Though Greaves’s approach in the 2004 segments is hardly conventional, and barely narrative-driven, he uses more commonplace elements to buoy his experiments, such as establishing shots and dramatically inclined shot/reverse shots. Is it the use of video—its mobility, the allowance of endless takes and pickup shots, the cheapness of the tape—that has permitted Greaves to construct Take 2 ½ with more traditional images? In other words, had the burden and cost of shooting on film in Take One forced him to forgo these familiar tropes, relying instead on whatever captured images he could assemble into a somewhat chronological whole? The answers aren’t easy, but that the questions remain testifies to the thin line between invention and pragmatism in experimental filmmaking, as well as the fortuitousness that contributed to Take One’s brilliance and the lack of spontaneity that makes Take 2 ½ more of an interesting oddity than an equally valuable work.

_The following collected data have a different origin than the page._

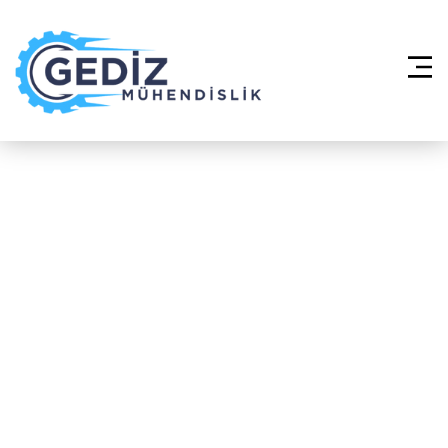
Anasayfa
»
Split Klima Sistemleri –
Ataşehir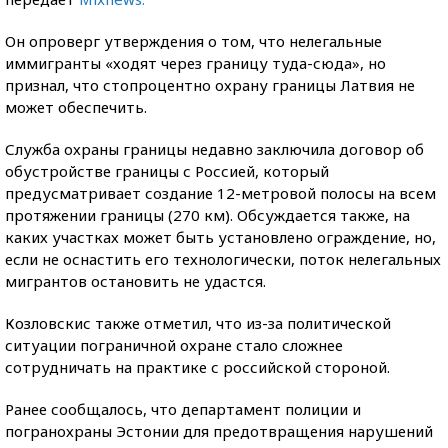
Он опроверг утверждения о том, что нелегальные
иммигранты «ходят через границу туда-сюда», но
признал, что стопроцентно охрану границы Латвия не
может обеспечить.
Служба охраны границы недавно заключила договор об
обустройстве границы с Россией, который
предусматривает создание 12-метровой полосы на всем
протяжении границы (270 км). Обсуждается также, на
каких участках может быть установлено ограждение, но,
если не оснастить его технологически, поток нелегальных
мигрантов остановить не удастся.
Козловскис также отметил, что из-за политической
ситуации пограничной охране стало сложнее
сотрудничать на практике с российской стороной.
Ранее сообщалось, что департамент полиции и
погранохраны Эстонии для предотвращения нарушений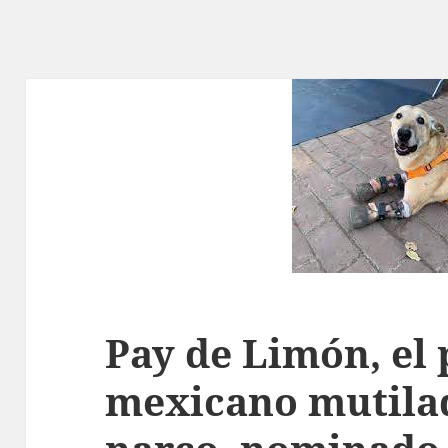
Pay de Limón, el 
mexicano mutilad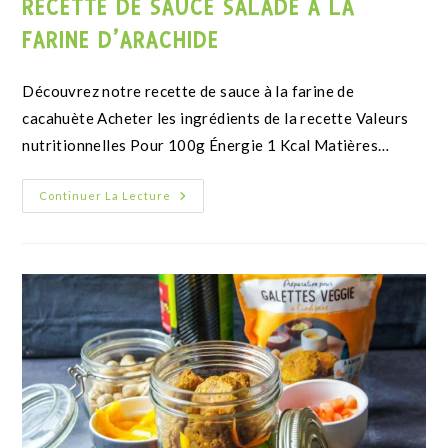
RECETTE DE TORSADES KETO AU PESTO
ET À LA FARINE D’AMANDE
Valeurs nutritionnelles Énergie 1 Kcal Matières grasses
1 g Dont acides gras saturés 1 g Glucides 1 g Dont
sucres 1 g Protéines 1…
Continuer La Lecture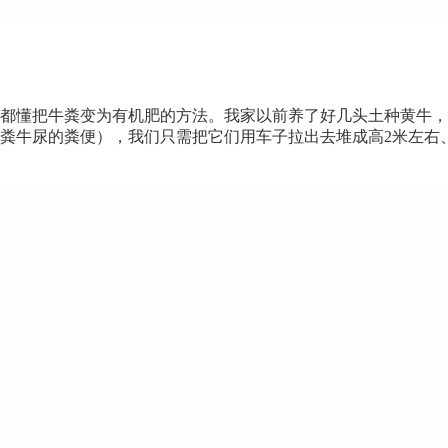
都懂把牛粪变为有机肥的方法。我家以前养了好几头土种黄牛，
牛尿的粪便），我们只需把它们用车子拉出去堆成高2米左右、宽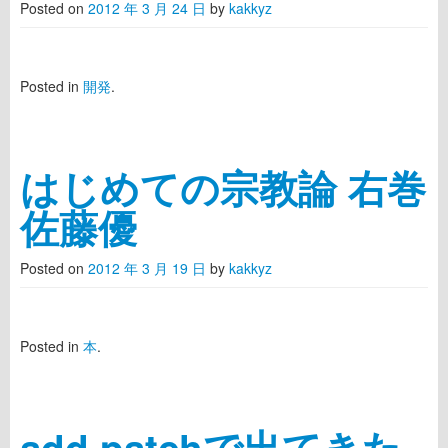
Posted on
2012 年 3 月 24 日
by
kakkyz
Posted in
開発
.
はじめての宗教論 右巻
佐藤優
Posted on
2012 年 3 月 19 日
by
kakkyz
Posted in
本
.
add patchで出てきた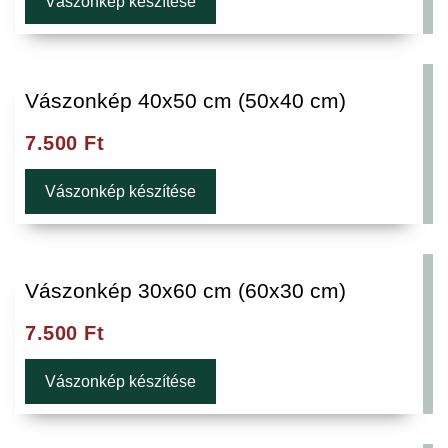
Vászonkép készítése
Vászonkép 40x50 cm (50x40 cm)
7.500
Ft
Vászonkép készítése
Vászonkép 30x60 cm (60x30 cm)
7.500
Ft
Vászonkép készítése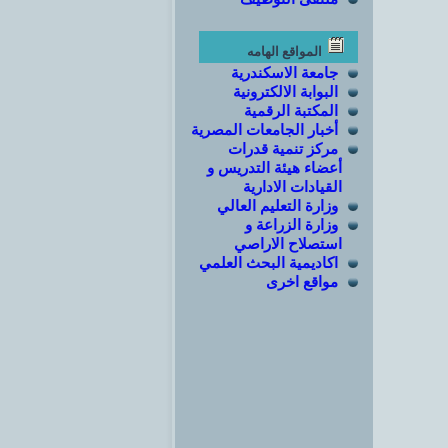
المواقع الهامه
جامعة الاسكندرية
البوابة الالكترونية
المكتبة الرقمية
أخبار الجامعات المصرية
مركز تنمية قدرات
أعضاء هيئة التدريس و
القيادات الادارية
وزارة التعليم العالي
وزارة الزراعة و
استصلاح الاراصي
اكاديمية البحث العلمي
مواقع اخرى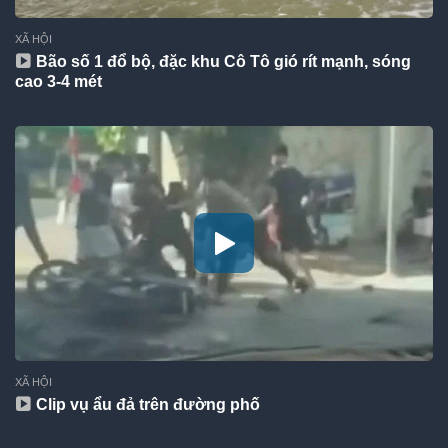
XÃ HỘI
Bão số 1 đổ bộ, đặc khu Cô Tô gió rít mạnh, sóng
cao 3-4 mét
XÃ HỘI
Clip vụ ẩu đả trên đường phố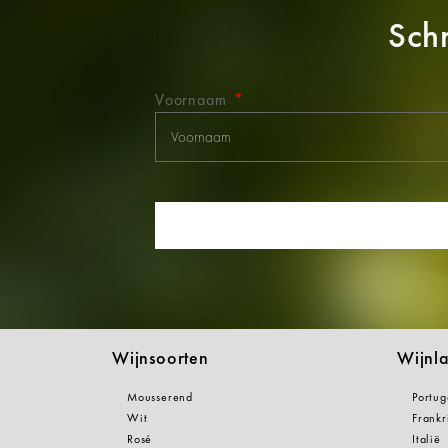
Schr
Voornaam
Wijnsoorten
Wijnl
Mousserend
Portug
Wit
Frankr
Rosé
Italië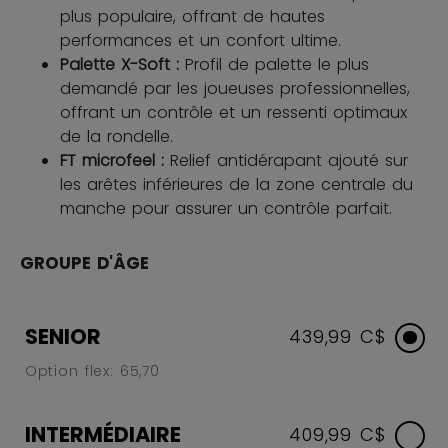
plus populaire, offrant de hautes
performances et un confort ultime.
Palette X-Soft :
Profil de palette le plus
demandé par les joueuses professionnelles,
offrant un contrôle et un ressenti optimaux
de la rondelle.
FT microfeel :
Relief antidérapant ajouté sur
les arêtes inférieures de la zone centrale du
manche pour assurer un contrôle parfait.
GROUPE D'ÂGE
SENIOR
439,99 C$
Option flex: 65,70
INTERMÉDIAIRE
409,99 C$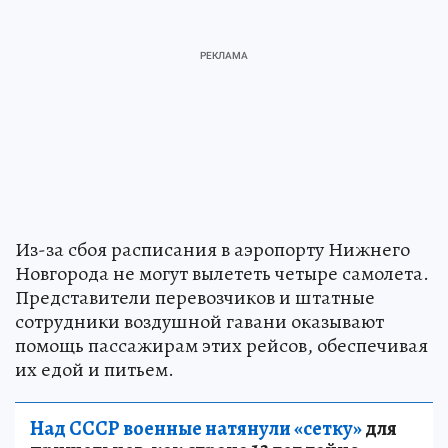
Из-за сбоя расписания в аэропорту Нижнего
Новгорода не могут вылететь четыре самолета.
Представители перевозчиков и штатные
сотрудники воздушной гавани оказывают
помощь пассажирам этих рейсов, обеспечивая
их едой и питьем.
Над СССР военные натянули «сетку»
для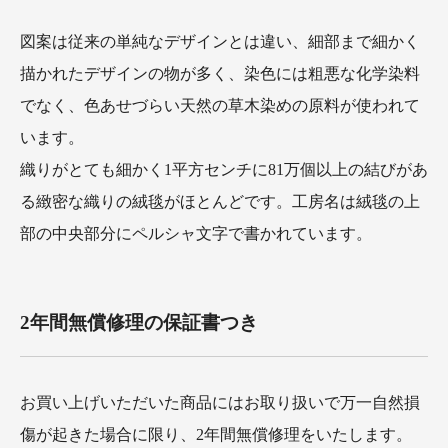
図案は従来の単純なデザインとは違い、細部まで細かく
描かれたデザインの物が多く、染色には粗悪な化学染料
でなく、色あせづらい天然の草木染めの原料が使われて
います。
織りがとても細かく1平方センチに81万個以上の結びがあ
る緻密な織りの絨毯がほとんどです。工房名は絨毯の上
部の中央部分にペルシャ文字で書かれています。
2年間無償修理の保証書つき
お買い上げいただいた商品にはお取り扱いで万一自然損
傷が起きた場合に限り、2年間無償修理をいたします。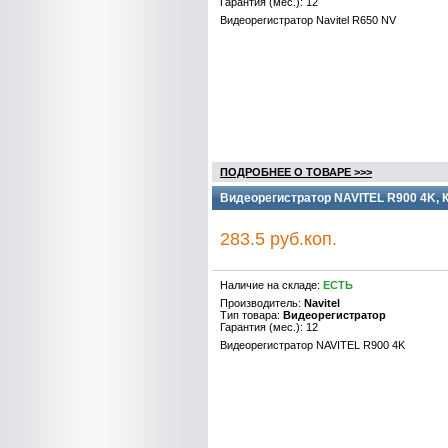
Гарантия (мес.): 12
Видеорегистратор Navitel R650 NV
ПОДРОБНЕЕ О ТОВАРЕ >>>
Видеорегистратор NAVITEL R900 4K, 
283.5 руб.коп.
Наличие на складе:
ЕСТЬ
Производитель:
Navitel
Тип товара:
Видеорегистратор
Гарантия (мес.): 12
Видеорегистратор NAVITEL R900 4K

The awkward poignancy of Take One’s ending, in which an loquacious, alcoholic park-dweller stumbles upon the filming location of “Over the Cliff” and proceeds to regale the crew with his life-story, is here replaced with ascending overhead images of the marathon winding through and around Central Park, an event Greaves and his crew must have known would be taking place; the first film’s unexpected moment out of time has been recast with a commemorative moment on a clearly set date. Obviously the method of capturing images will always be subordinate to the nature of the images themselves, while forces of nature (time, age, weather) will remain factors in filmmaking equally crucial to technological advance. Is Greaves’s use of 16mm truly more “gritty” or “penetrating” than the more glib video textures used years later? Whatever the answer, Symbiopsychotaxiplasm provides something of a road map of the development of cheaper avenues of imagemaking, as well as illustrating the limitations of imposing a reading on either film or video as verifiable truth. Finally, Greaves is unburdened, the weight of film, of the past, is sloughed off, and his camera simply rises.